Skip to content

Dataloaders

Reference information for the Dataloader classes.

eva.data.DataLoader dataclass

The DataLoader combines a dataset and a sampler.

It provides an iterable over the given dataset.

batch_size: int | None = 1 class-attribute instance-attribute

How many samples per batch to load.

Set to None for iterable dataset where dataset produces batches.

shuffle: bool = False class-attribute instance-attribute

Whether to shuffle the data at every epoch.

sampler: samplers.Sampler | None = None class-attribute instance-attribute

Defines the strategy to draw samples from the dataset.

Can be any Iterable with __len__ implemented. If specified, shuffle must not be specified.

batch_sampler: samplers.Sampler | None = None class-attribute instance-attribute

Like sampler, but returns a batch of indices at a time.

Mutually exclusive with batch_size, shuffle, sampler and drop_last.

num_workers: int = multiprocessing.cpu_count() class-attribute instance-attribute

How many workers to use for loading the data.

By default, it will use the number of CPUs available.
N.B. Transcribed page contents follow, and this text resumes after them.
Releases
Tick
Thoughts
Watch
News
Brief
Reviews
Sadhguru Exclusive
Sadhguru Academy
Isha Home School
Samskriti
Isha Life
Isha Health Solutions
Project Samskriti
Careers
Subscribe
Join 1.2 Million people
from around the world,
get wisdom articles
collate_fn: Callable | None = None class-attribute instance-attribute

The batching process.

pin_memory: bool = True class-attribute instance-attribute

Will copy Tensors into CUDA pinned memory before returning them.

drop_last: bool = False class-attribute instance-attribute

Drops the last incomplete batch.

persistent_workers: bool = True class-attribute instance-attribute

Will keep the worker processes after a dataset has been consumed once.

prefetch_factor: int | None = 2 class-attribute instance-attribute

Number of batches loaded in advance by each worker.